In some ways, we are right now at ground zero of using data analytics in football, especially here in Africa. Whilst there is no simple or indeed one single way to solve the problem mentioned above, there are certain strategies that could be employed. The first step is to acknowledge that there is a problem and secondly that to solve the problem, there has to be a process developed. This is perhaps the most difficult part as if it is not done correctly and it mysteriously ‘fails’ to produce ‘tangible’ results, then the whole process will quickly be abandoned. The same goes for any business company who wish to become more ‘intelligent’ about their data and as well as gain insights into their inner workings.
To avoid this, here are a few questions which club executives can ask themselves before setting up any kind of data & analytics process:
- If, 3 – 5 years ago, we had been in this position and wanted to move forward, how would we have responded?

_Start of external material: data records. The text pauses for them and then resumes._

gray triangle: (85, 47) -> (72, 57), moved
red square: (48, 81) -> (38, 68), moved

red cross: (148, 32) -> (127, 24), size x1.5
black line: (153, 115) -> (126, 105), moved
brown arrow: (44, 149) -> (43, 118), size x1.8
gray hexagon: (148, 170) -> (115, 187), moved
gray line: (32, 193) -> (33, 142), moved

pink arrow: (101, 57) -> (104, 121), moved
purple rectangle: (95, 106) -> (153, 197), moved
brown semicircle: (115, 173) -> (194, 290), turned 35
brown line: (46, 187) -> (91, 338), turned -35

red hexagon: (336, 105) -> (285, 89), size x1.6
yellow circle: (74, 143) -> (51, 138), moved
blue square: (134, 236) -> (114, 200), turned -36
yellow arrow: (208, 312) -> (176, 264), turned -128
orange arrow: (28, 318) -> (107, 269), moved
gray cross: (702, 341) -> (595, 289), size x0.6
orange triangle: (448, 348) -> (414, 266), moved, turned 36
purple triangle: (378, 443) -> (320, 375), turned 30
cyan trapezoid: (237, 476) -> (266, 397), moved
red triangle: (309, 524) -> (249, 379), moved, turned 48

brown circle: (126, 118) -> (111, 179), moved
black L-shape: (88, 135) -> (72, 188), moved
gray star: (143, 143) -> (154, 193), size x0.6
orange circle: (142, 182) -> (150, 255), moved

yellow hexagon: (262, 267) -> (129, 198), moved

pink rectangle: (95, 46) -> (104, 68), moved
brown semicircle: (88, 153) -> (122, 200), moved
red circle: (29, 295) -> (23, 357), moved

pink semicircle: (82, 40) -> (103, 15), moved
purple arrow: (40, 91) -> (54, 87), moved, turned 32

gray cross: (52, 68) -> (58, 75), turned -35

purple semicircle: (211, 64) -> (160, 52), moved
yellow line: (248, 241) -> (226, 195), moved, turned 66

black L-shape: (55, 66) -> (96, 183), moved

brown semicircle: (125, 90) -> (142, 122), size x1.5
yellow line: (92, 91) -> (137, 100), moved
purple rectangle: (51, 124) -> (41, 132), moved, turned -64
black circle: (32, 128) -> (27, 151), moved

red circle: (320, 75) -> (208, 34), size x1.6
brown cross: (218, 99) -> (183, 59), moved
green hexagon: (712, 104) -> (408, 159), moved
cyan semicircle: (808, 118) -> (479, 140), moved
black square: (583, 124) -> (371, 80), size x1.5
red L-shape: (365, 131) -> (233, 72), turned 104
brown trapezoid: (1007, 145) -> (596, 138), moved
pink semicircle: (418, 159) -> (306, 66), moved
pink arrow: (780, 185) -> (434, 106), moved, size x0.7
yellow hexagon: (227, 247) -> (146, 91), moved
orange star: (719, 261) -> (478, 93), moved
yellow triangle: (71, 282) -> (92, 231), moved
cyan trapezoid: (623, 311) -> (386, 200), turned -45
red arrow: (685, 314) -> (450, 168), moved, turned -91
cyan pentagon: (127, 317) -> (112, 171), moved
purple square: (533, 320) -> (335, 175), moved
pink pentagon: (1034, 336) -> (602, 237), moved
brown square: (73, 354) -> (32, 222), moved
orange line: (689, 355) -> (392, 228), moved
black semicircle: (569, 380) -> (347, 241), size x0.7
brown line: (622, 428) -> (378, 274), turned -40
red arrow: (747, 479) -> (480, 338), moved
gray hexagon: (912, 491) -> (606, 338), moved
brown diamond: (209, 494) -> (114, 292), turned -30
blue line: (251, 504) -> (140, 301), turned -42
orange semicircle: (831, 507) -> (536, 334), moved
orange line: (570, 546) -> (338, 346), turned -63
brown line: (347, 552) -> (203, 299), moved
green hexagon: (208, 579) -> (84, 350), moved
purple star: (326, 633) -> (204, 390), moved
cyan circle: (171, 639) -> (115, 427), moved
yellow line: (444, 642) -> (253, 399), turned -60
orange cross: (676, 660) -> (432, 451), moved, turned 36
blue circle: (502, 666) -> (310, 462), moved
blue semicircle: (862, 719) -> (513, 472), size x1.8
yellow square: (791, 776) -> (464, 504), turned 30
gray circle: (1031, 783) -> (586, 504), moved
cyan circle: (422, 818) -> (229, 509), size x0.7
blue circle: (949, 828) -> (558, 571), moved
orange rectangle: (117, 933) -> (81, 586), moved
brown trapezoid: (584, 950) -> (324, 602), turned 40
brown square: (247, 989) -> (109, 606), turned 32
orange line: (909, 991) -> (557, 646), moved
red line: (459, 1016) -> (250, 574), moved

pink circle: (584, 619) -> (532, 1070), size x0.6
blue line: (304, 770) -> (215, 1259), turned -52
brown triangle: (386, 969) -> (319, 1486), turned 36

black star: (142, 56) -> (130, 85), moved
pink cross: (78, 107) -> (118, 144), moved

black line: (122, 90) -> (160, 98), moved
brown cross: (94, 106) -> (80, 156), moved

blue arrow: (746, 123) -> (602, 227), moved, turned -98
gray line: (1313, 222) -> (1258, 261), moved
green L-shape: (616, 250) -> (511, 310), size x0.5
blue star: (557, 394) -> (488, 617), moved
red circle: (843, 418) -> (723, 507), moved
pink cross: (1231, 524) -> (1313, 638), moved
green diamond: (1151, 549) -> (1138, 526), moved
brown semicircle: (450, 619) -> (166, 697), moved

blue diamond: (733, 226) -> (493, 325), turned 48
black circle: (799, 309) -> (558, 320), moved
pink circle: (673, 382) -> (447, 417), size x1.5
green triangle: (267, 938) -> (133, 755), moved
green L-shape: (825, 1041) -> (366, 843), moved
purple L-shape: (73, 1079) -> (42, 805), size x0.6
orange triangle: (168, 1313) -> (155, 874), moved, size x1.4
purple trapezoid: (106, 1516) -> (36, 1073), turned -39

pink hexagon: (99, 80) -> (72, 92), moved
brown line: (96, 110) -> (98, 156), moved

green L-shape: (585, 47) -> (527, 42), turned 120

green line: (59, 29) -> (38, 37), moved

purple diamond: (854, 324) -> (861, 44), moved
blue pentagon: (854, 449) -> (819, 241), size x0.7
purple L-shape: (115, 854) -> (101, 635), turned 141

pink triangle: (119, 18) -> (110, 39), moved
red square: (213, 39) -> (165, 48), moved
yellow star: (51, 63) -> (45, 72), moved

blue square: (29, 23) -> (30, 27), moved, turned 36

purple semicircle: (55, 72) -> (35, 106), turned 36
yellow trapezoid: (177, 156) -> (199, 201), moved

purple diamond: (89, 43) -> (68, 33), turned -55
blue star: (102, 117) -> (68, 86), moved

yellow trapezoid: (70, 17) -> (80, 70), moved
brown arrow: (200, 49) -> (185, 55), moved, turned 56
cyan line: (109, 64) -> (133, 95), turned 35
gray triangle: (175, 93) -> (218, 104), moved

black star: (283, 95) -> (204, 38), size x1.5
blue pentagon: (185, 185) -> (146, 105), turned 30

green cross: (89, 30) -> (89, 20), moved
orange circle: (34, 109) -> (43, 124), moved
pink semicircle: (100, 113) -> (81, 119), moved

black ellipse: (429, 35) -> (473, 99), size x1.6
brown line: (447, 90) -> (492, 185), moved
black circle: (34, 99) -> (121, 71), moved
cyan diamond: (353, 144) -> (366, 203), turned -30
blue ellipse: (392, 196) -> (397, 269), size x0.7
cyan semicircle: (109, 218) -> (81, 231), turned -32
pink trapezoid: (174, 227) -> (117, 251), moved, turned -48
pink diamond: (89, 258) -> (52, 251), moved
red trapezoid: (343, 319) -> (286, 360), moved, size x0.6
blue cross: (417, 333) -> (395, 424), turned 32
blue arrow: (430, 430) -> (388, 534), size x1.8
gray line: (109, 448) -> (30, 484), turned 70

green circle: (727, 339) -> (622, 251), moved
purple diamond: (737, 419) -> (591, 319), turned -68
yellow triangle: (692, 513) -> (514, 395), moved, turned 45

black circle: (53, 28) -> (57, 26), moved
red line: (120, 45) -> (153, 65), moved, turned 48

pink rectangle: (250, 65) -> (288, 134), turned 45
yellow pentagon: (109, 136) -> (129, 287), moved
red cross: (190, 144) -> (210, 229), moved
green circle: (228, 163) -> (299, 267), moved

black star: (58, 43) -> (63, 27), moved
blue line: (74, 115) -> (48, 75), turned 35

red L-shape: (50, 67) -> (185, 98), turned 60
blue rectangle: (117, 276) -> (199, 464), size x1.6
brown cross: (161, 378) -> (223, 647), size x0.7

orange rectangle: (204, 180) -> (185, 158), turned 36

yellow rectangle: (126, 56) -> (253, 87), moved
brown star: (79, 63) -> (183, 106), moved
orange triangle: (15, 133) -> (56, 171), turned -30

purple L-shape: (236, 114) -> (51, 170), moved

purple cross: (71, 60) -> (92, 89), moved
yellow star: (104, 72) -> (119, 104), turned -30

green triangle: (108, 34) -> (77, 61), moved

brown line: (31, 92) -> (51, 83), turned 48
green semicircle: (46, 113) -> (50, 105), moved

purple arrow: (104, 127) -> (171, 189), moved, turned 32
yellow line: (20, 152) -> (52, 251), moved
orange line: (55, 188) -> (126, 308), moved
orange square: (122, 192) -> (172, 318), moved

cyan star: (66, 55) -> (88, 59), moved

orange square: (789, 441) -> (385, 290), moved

- Does our current situation align with our answers to Question 1?
- Where would we like the club to be in 3 – 5 years time?
- What would we realistically need to do differently, based on our current available resources, to better ensure we get there?
- Have we tried any of the mentioned ideas before and maybe why were they not successful?
The ideas behind these questions are to stimulate the minds of club executives to break up the day-to-day operation and think about the bigger picture; the club’s long-term goals. How would we realistically achieve them using the resources we have available in our budget to make the club financially stable as well as playing successful?
Furthermore, it is perfectly effective to start off not having all the skills to do data and analytics at its most efficient. Having an ‘ugly’ looking dashboard view that answers the right questions and provides the most effective insights is way more effective than a ‘beautiful’, technically designed dashboard that does not answer what any stakeholder is asking. To go one step further and use critical thinking skills, would you be able to ‘guide’ the stakeholder towards the kind of questions they should be asking. If so, analysing these and delivering the insights is the cherry on top.
This is just one of numerous examples of how a club should be forced to think expansively about where they have come from and where they are going. Where there are many searchable examples not only of clubs who have managed to put into place winning, long-term strategies, many clubs have the opportunities and resources at their disposal to begin thinking about their overall process. But none of this can happen unless clubs understand that there is a problem in the first place.